Altria Vs. Vector: Whose Dividend Do You Trust?

Bigger isn’t always better when it comes to dividends.

No doubt Cramer urges “Mad Money” homegamers to seek out sizable company payouts as a dependable way to fatten up their portfolios, but a high yield can often times be more a warning than invitation.

Take Vector Group , a tobacco play that offers 9.3 percent. If Cramer had his choice—and right now he thinks the growth is this business is under pressure, whether from regulations or fewer smokers—he’d rather see investors in Altria Group . Sure, it yields a lesser 6.3 percent, but the underlying business is much, much stronger than Vector’s.
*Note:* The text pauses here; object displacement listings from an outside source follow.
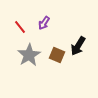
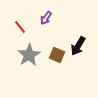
purple arrow: moved 2 px right, 5 px up
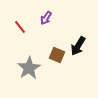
gray star: moved 13 px down
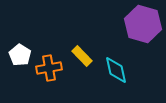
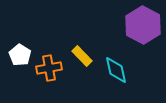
purple hexagon: moved 1 px down; rotated 12 degrees clockwise
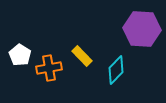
purple hexagon: moved 1 px left, 4 px down; rotated 24 degrees counterclockwise
cyan diamond: rotated 56 degrees clockwise
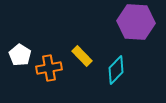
purple hexagon: moved 6 px left, 7 px up
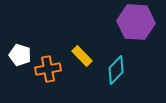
white pentagon: rotated 15 degrees counterclockwise
orange cross: moved 1 px left, 1 px down
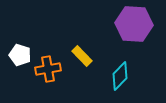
purple hexagon: moved 2 px left, 2 px down
cyan diamond: moved 4 px right, 6 px down
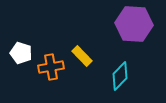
white pentagon: moved 1 px right, 2 px up
orange cross: moved 3 px right, 2 px up
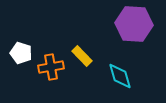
cyan diamond: rotated 60 degrees counterclockwise
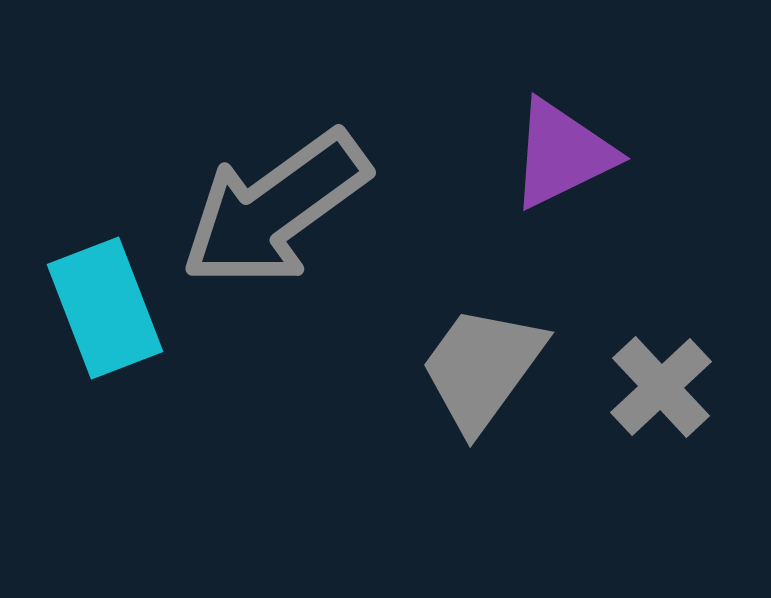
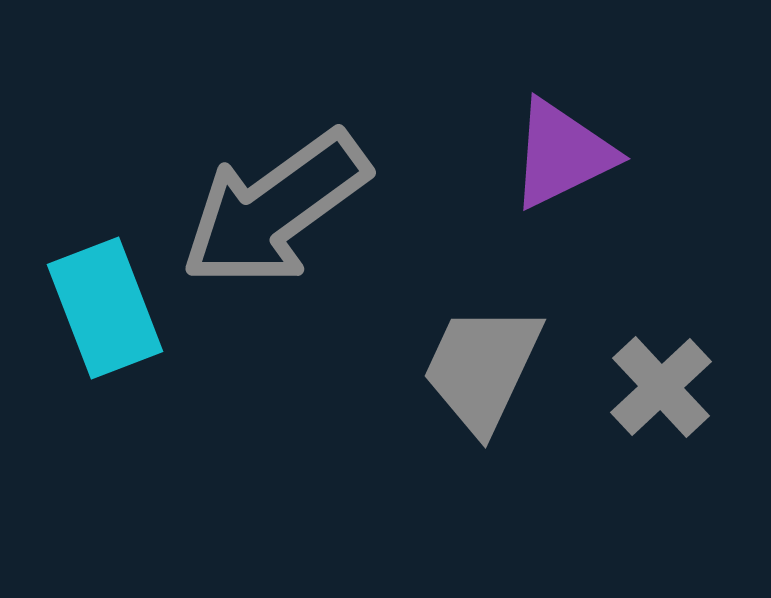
gray trapezoid: rotated 11 degrees counterclockwise
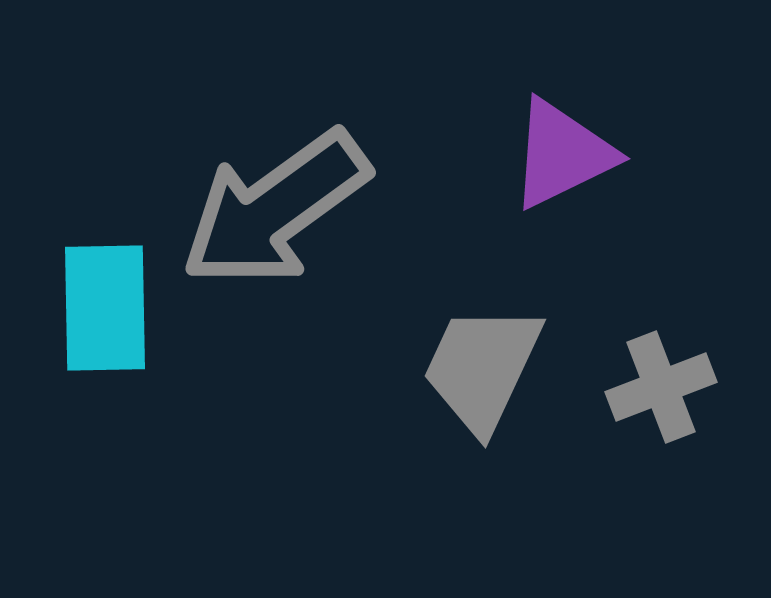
cyan rectangle: rotated 20 degrees clockwise
gray cross: rotated 22 degrees clockwise
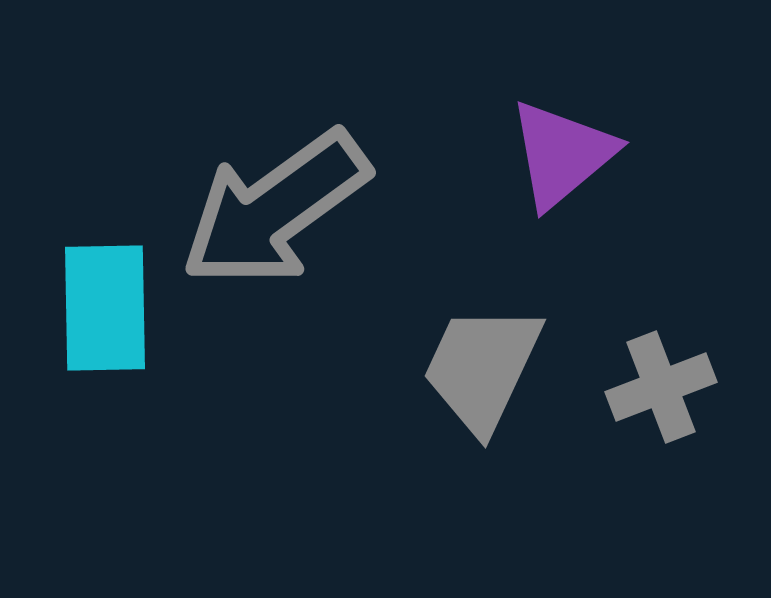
purple triangle: rotated 14 degrees counterclockwise
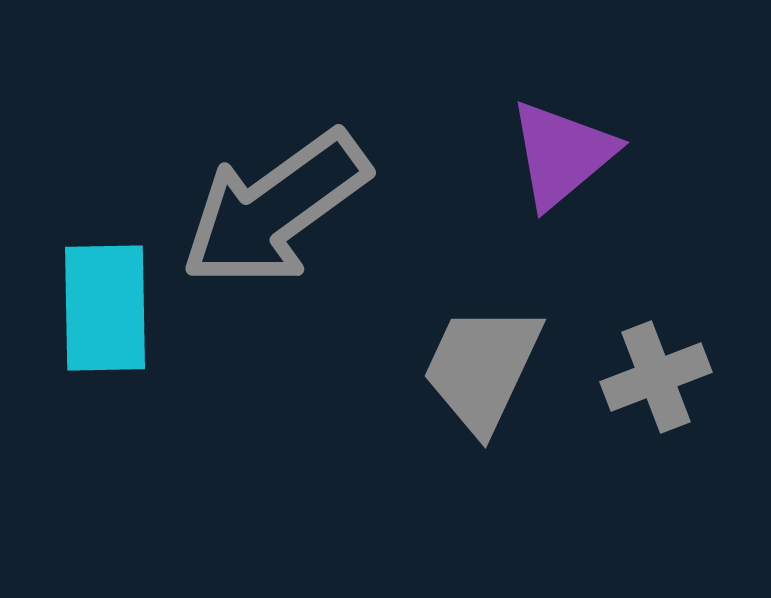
gray cross: moved 5 px left, 10 px up
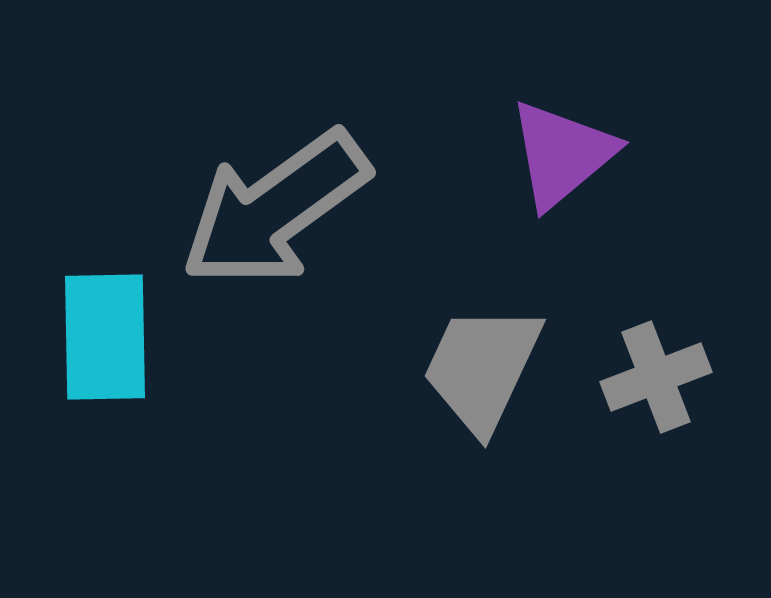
cyan rectangle: moved 29 px down
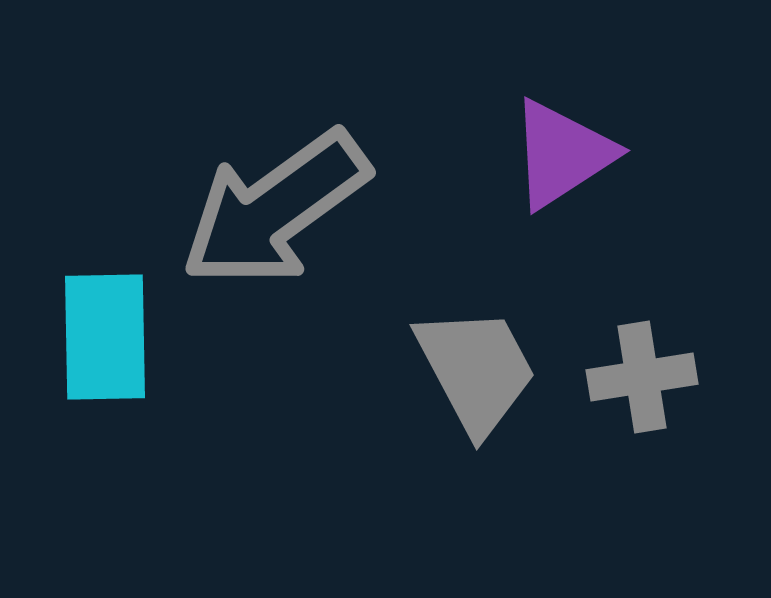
purple triangle: rotated 7 degrees clockwise
gray trapezoid: moved 6 px left, 2 px down; rotated 127 degrees clockwise
gray cross: moved 14 px left; rotated 12 degrees clockwise
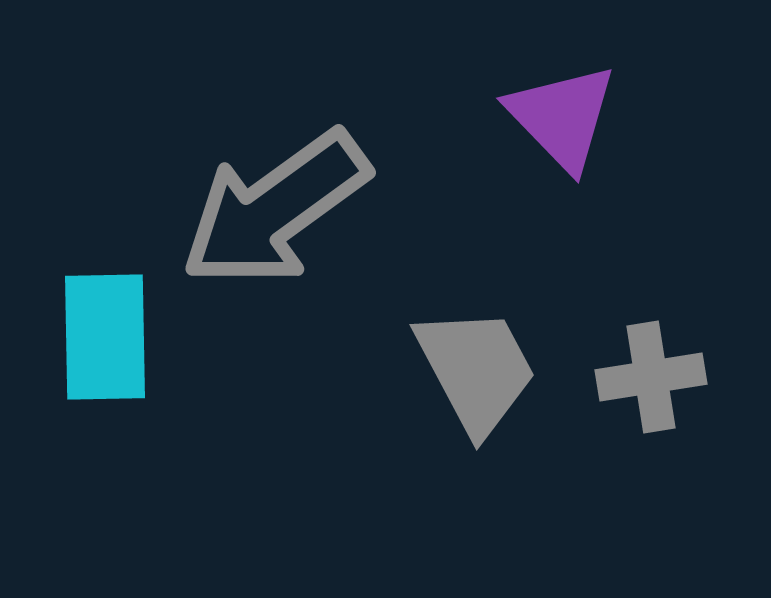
purple triangle: moved 37 px up; rotated 41 degrees counterclockwise
gray cross: moved 9 px right
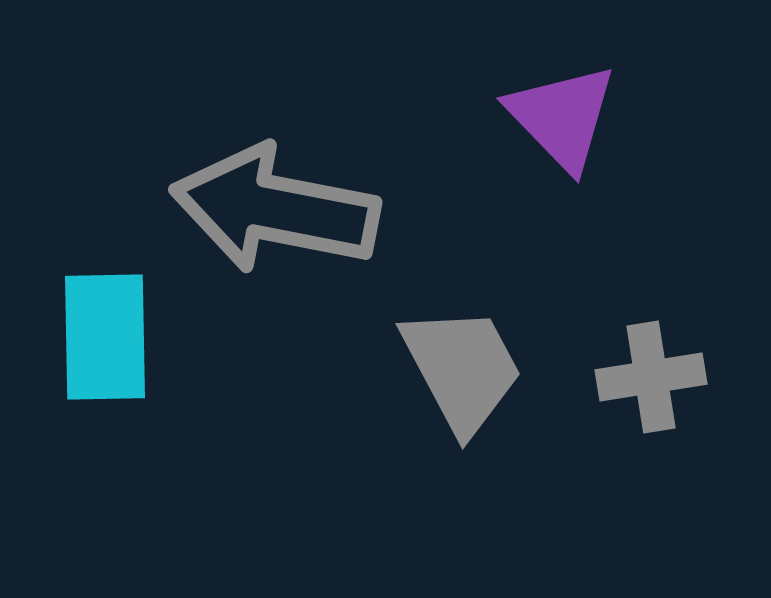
gray arrow: rotated 47 degrees clockwise
gray trapezoid: moved 14 px left, 1 px up
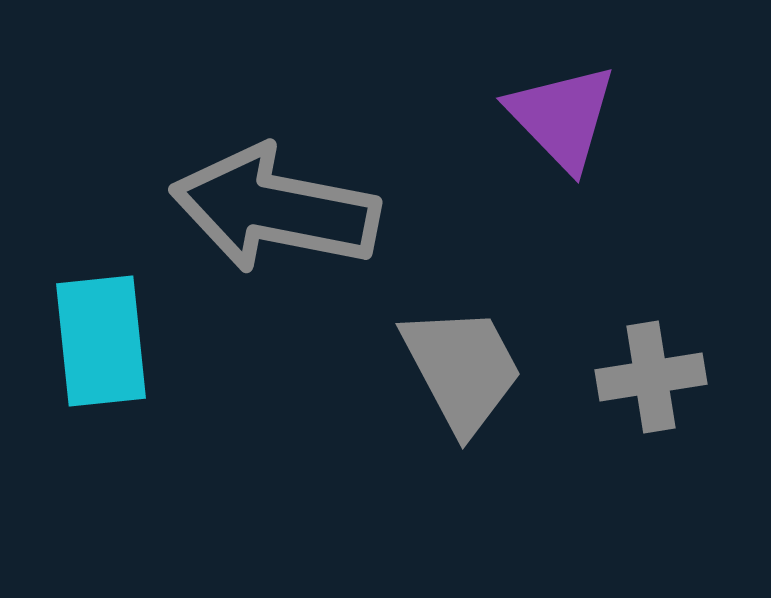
cyan rectangle: moved 4 px left, 4 px down; rotated 5 degrees counterclockwise
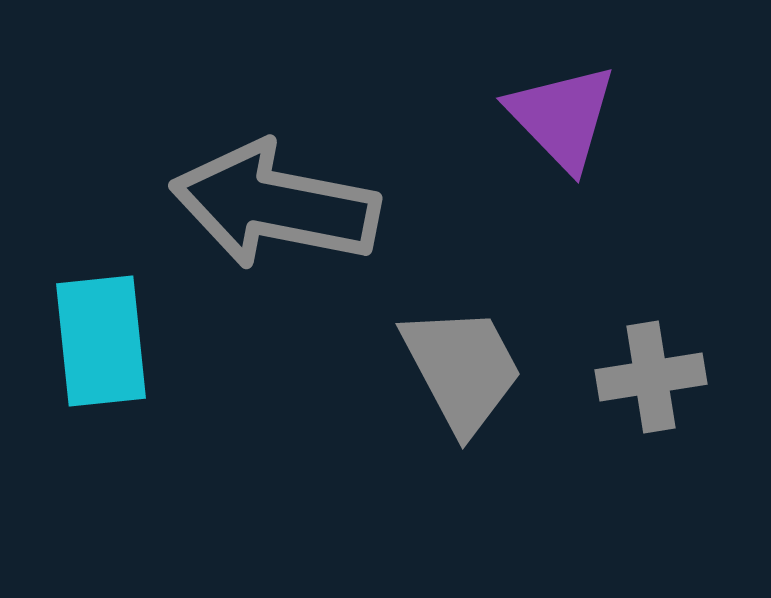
gray arrow: moved 4 px up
Liggett Group, Vector’s cigarette subsidiary, controlled just 2.7 percent of the market in 2009, shipping about 8.6 billion cigarettes. Ever hear of these brands? Eve, Grand Prix, Liggett Select, Pyramid? Probably not unless you’re a hardcore smoker. Now compare that to big MO, controller of more than 50 percent of the U.S. tobacco market. Altria shipped 148.7 billion cigarettes in 2009 and boasts highly visible brands like Marlboro, Virginia Slims and Parliament.

But again, this business is under serious pressure now. And it’s Altria’s ability to weather the storm that also sets it apart from Vector. See, MO also dominates 50 percent of the smokeless tobacco biz (think chew and snuff), boasts a strong cigar business in John Middleton and owns 28 percent of SABMiller, the world’s second-largest brewer. This diversification gives Altria a leg up on Vector, which by contrast owns 50 percent the largest residential brokerage company in the New York metro area.

“Maybe there’s some value there,” Cramer said, “some bizarre synergy. I thought about it all day. I didn’t see it.”

Hence these numbers: For the first nine months of 2010, Vector’s operating income declined 23 percent from the year before. Altria’s climbed 5.6 percent. Still, that’s the slow part of the business. And Altria offset that with its smokeless division, whose operating income jumped 94 percent in that same period. Plus, the company raised prices, something Vector with its lack of brand loyalty couldn’t do.

And then there’s the dividend. Vector pays 40 cents a share a quarter, but earned just 14 cents a share at its last report. That’s unsustainable. Not to mention, the company’s share price has been slipping, which is the real reason that yield is up so high.

With the ailing business, weak earnings and overexposure to a struggling industry, Cramer can’t recommend Vector for its dividend, no matter how attractive the yield looks. Because there’s a very good chance that dividend gets cut. Better to go with Cramer fave MO.

“Why would you ever own a loser like Vector,” Cramer asked, “when you could own a best-of-breed player like Altria instead?”